Work task: The answer must be an exact copy of the records, with no pictures in it.

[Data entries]

────────────────────

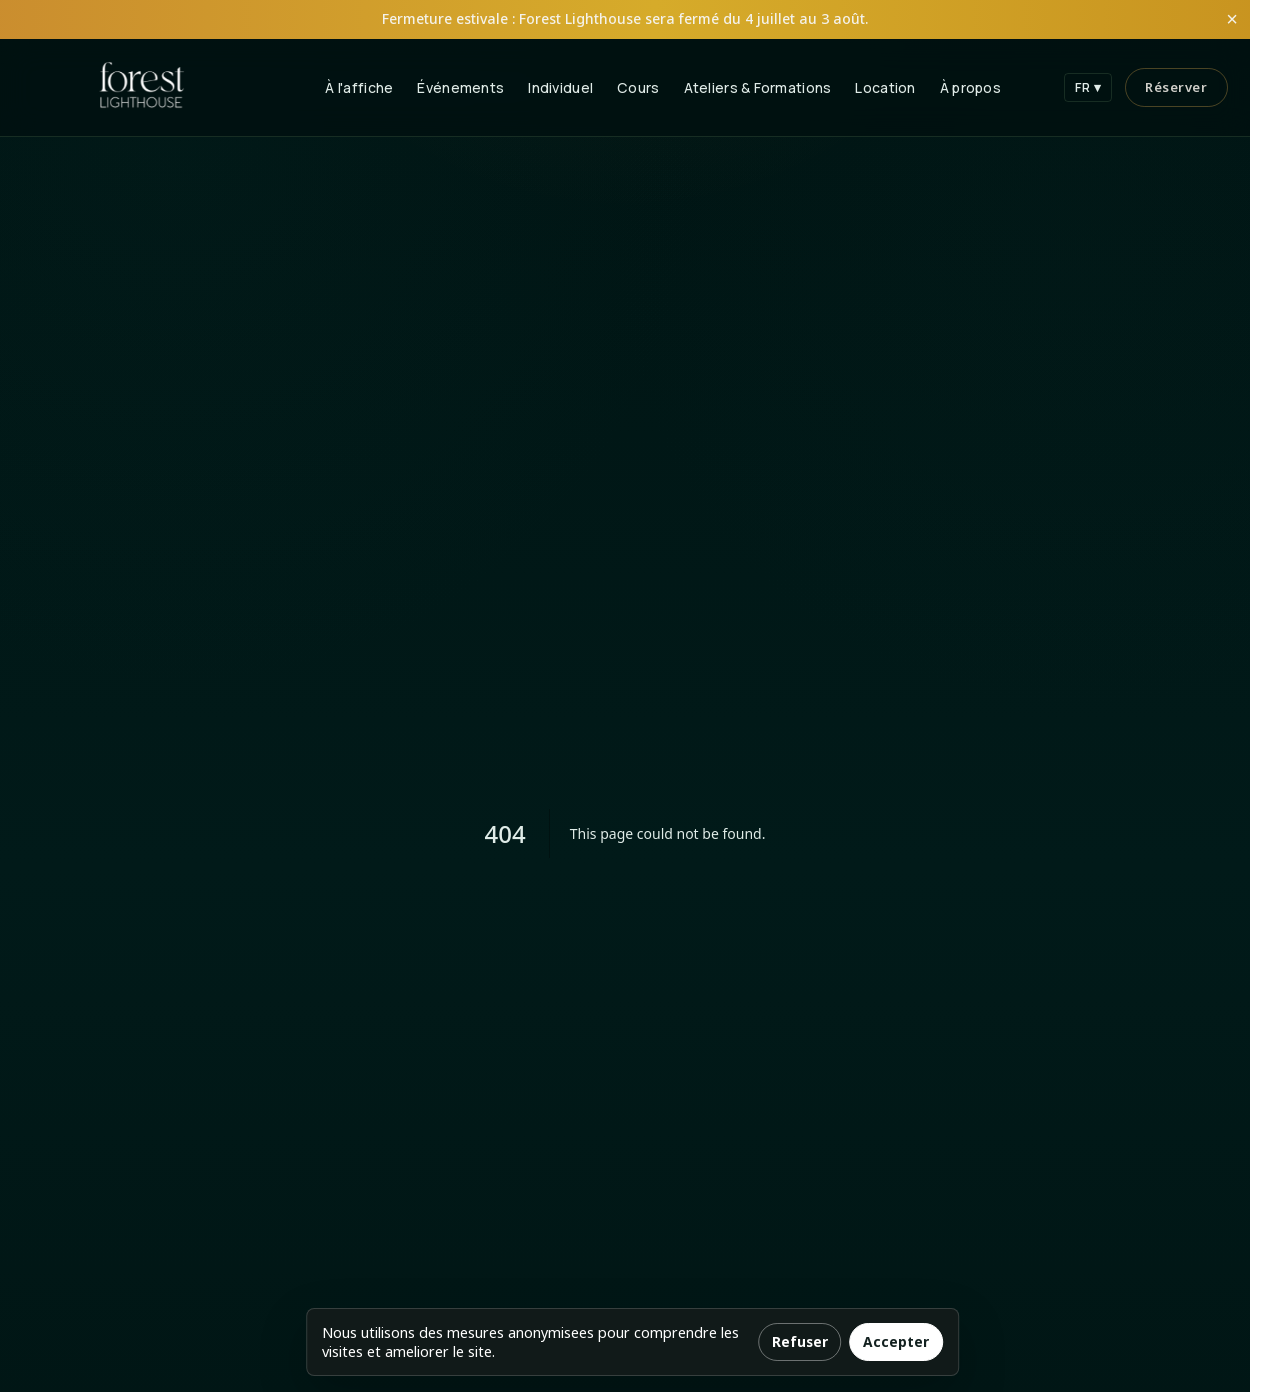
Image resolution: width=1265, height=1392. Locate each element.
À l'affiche (359, 87)
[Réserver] (1176, 87)
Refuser (800, 1341)
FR (1088, 87)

────────────────────

Response to this exercise:
Image resolution: width=1265, height=1392. Locate each element.
À l'affiche (359, 87)
[Réserver] (1176, 87)
Refuser (800, 1341)
FR (1088, 87)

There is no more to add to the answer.